The ship - the first to bear the name - lies on Horse Tail Sands in the Eastern Solent.
And Flights to the Falklands for veterans over the next three years to visit battlefields, war graves and memorials will be secured with a £550,000 grant from the Chancellor’s pot and £2.25 million will support D-Day veteran visits to Normandy.
And the Aged Veterans Fund, which tackles health, well-being and social care needs, will receive £5 million and £100,000 is being used to fund an expedition for wounded veterans climbing Antarctica’s highest mountain.

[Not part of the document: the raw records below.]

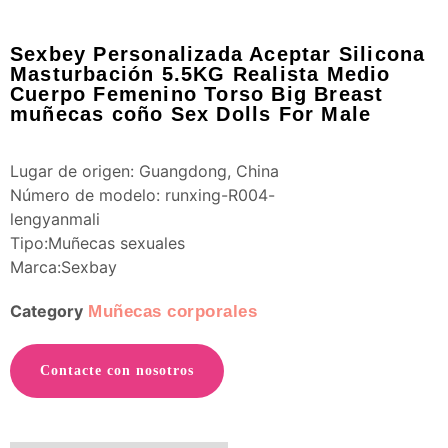
Sexbey Personalizada Aceptar Silicona
Masturbación 5.5KG Realista Medio
Cuerpo Femenino Torso Big Breast
muñecas coño Sex Dolls For Male
Lugar de origen: Guangdong, China
Número de modelo: runxing-R004-
lengyanmali
Tipo:Muñecas sexuales
Marca:Sexbay
Category
Muñecas corporales
Contacte con nosotros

The Royal Voluntary Service (RVS), one of the largest volunteer organisations in the country, will receive £375,000 from the Libor rate fixing scandal penalties pot, George Osborne said.
It was one of the organisations backed by a memorial fund set up in the wake of the fatal attack on Labour MP Jo Cox in June.
The award is one of a number made from the £14 million set aside from banking fines that Mr Osborne has handed out to charities in what are likely to be his remaining few hours as Chancellor.
Some £1.9 million will go on new buildings for pre-school age children of SAS personnel while £2.2 million will fund new recovery facilities for naval special forces.
Mr Osborne said: “It is right that funding from those in the banking industry who demonstrated the worst of values goes towards people who display the very best of British values.
“Jo Cox dedicated her life to bringing people together and making a difference. She was an inspiration to people across the world and I am proud to give the Royal Voluntary Service this funding in her memory to continue their vital work.”